Venezuela is Starving – Blared a recent Wall Street Journal headline. The drop head went on to say. “Once Latin America’s richest coutry, Venezuela can no longer feed its people, hobbled by the nationalization of farms as well as price and currency controls.” Then the article begins by describing the one year old child who “has drawn the face of an old man and a cry that is little more than a whimper. His ribs show through his skin. He weighs just 11 pounds.” It goes on to describe the efforts of his mother to feed him with scraps found pilfering through discarded garbage…
Then there is this, from the otherwise Fake News network CNN. But this is CNN’s Money division, which apparently had a momentary diversion from every theme presented by the flagship’s political panels. Venezuela: How a Rich Country Collapsed, reads the headline above the drophead, “Venezuela is running out of food. Hospitals are overcrowded with sick children while doctors don’t have enough medicine or X-ray machines. Electricity isn’t guaranteed.” It describes how Venezuela was a cash flush, oil rich, prosperous country that was plunged into poverty and starvation thanks to the imposition of state control to make everything fair. “But inequality grew extreme. A small elite class controlled everything while the increasingly impoverished masses fumed.”
“The country turned toward socialism in 1999 and elected Hugo Chavez president…But his government overspent on welfare programs, and it fixed prices for everything. It declared farmlands state property and then abandoned them, and instead made the nation dependent on selling its oil abroad.” There you have it. The government seized private property and internationally owned and operated factories and companies and then… And then the price of oil fell sharply, and monstrous debts had been acquired from the likes of Russia and China. The Chavez regime printed paper money like crazy, causing run-a-way inflation. “Prices could rise an astounding 2000% next year.”
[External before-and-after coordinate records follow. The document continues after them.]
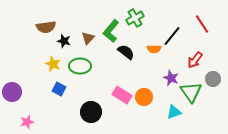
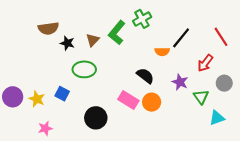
red line: (202, 24) -> (221, 37), moved
black semicircle: (126, 52) -> (145, 76), moved
yellow star: (53, 64) -> (37, 99), moved
green triangle: (191, 92) -> (201, 97), size x0.7
cyan triangle: (174, 112) -> (217, 118), moved
pink star: (27, 122) -> (45, 128), moved

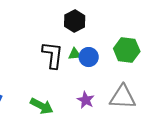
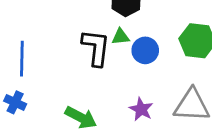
green triangle: (75, 54) -> (121, 37), moved

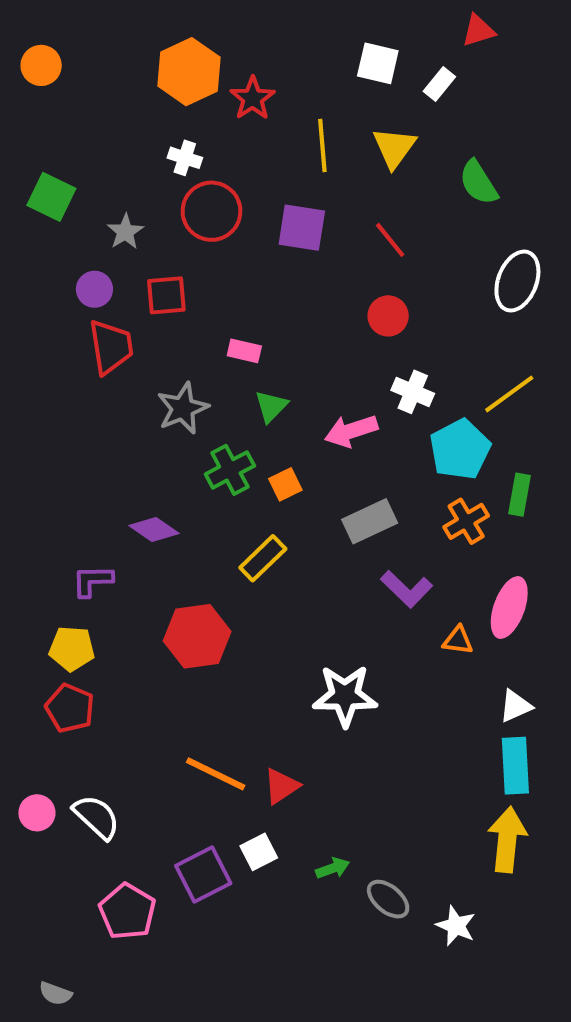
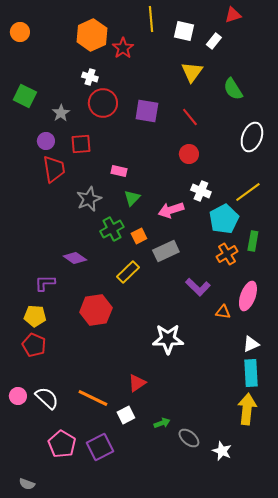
yellow line: (322, 146) -> (151, 19), moved
gray rectangle: (370, 521) -> (166, 251), moved
orange line: (216, 774) -> (93, 398), moved
purple square: (203, 874) -> (100, 447), moved

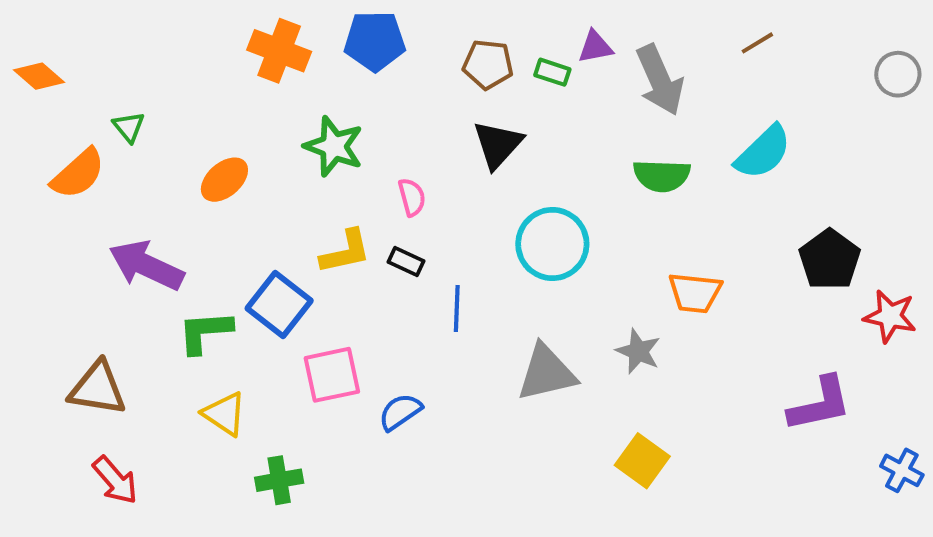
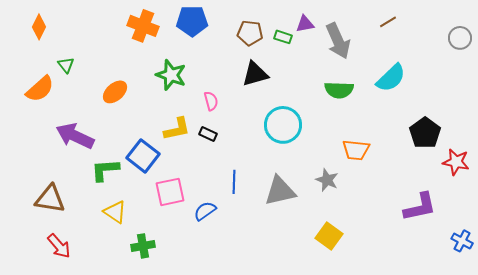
orange diamond: (39, 76) -> (39, 27), moved, turned 75
black triangle: (498, 144) -> (255, 74), turned 32
blue line: (457, 308) -> (234, 182), moved

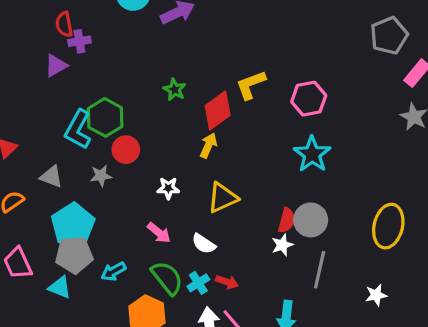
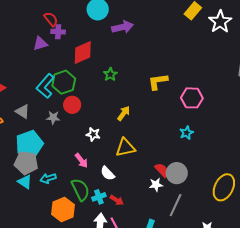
red semicircle: (64, 24) -> (51, 19), turned 140
red diamond: (218, 110) -> (83, 52), moved
cyan star: (312, 154) -> (187, 133), size x0.6
red semicircle: (287, 220) -> (162, 170), turned -70
cyan triangle: (60, 287) -> (25, 182), moved

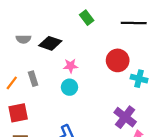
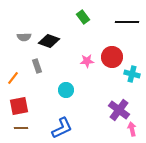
pink star: (71, 66) -> (87, 61), moved
gray rectangle: (33, 79) -> (37, 66), moved
cyan circle: (69, 87) -> (66, 90), moved

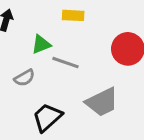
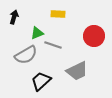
gray semicircle: (24, 78) -> (26, 55), size x1.6

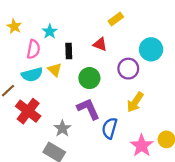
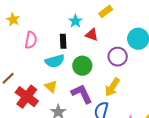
cyan star: (50, 32) -> (75, 21), moved
yellow triangle: (55, 70) -> (51, 86), moved
cyan semicircle: (32, 75) -> (55, 61), moved
yellow arrow: (135, 102) -> (112, 87), moved

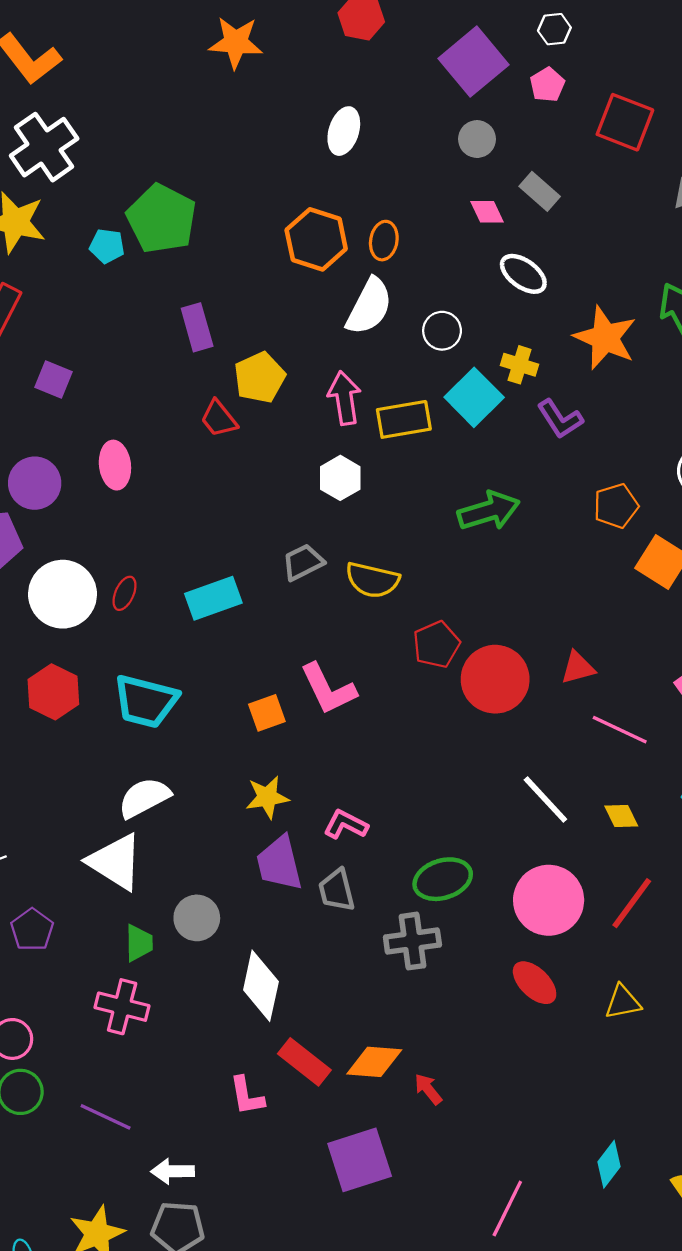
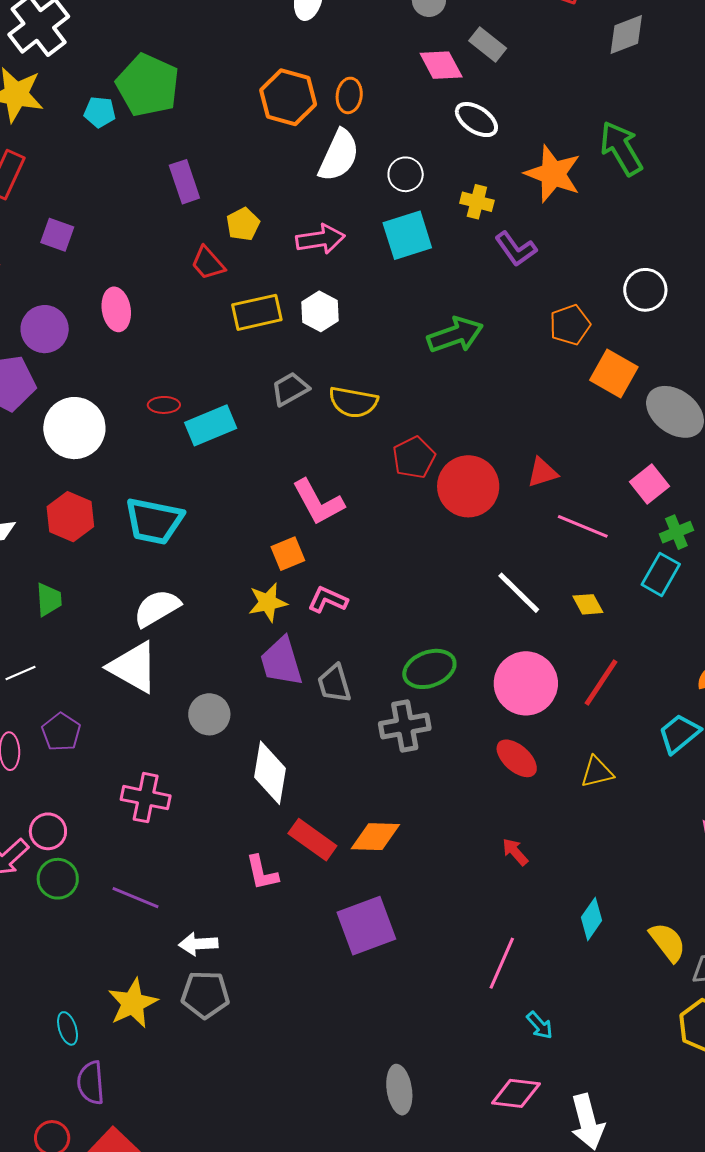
pink diamond: (487, 212) -> (441, 65), size x1.4
yellow pentagon: (260, 377) -> (243, 224), size x0.7
cyan square: (474, 397) -> (407, 235), moved, turned 30
pink arrow: (344, 398) -> (320, 239), turned 93
yellow rectangle: (404, 419) -> (257, 312), moved
red ellipse: (125, 593) -> (164, 405), moved, turned 68
orange square: (267, 713) -> (288, 554), moved
pink L-shape: (346, 825) -> (328, 600), moved
green trapezoid: (139, 943) -> (49, 600), moved
red arrow: (428, 1089) -> (515, 852), moved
Chavez, is of course, long since dead. But his handpicked successor, Nicola Maduro has doubled down on the socialistic policies of his predecessor, and accuses the United States as being responsible for Venezuela’s collapsed economy. Maduro, the CNN Money article says, has chosen to service debts acquired from Russia and China rather than using it to import food. That has resulted in widespread starvation in a nation with vast, rich farmland.
From the DAILY WIRE, “Once South America’s richest country, Venezuela implemented a socialist agenda. Now people are starving to death.” That is followed by the grim statistics, showing the highest inflation on earth along with a severely shrunken economy. “Huge numbers of Venezuelans bring their children as they rummage through garbage for food; farm crops are routinely stolen; groceries are looted. It carries a report of 75% of the population having lost nearly twenty pounds in the last year. Meanwhile, scores have been reported killed in riotous clashes with government forces.
The Washington Post writes, Venezuela’s paradox: People are hungry, but farmers can’t feed them.
Forbes reports: Venezuelas Starving People are Now Eating the Zoo Animals… It’s an article that justifies milder socialist impositions, but says Venezuela went overboard with price-fixing which completely destroyed the economy, calling it “bad management.” “That’s what bad economic management can do for you, reduce the country with the world’s largest oil reserves to a nation of dumpster divers. Well done there, well done.”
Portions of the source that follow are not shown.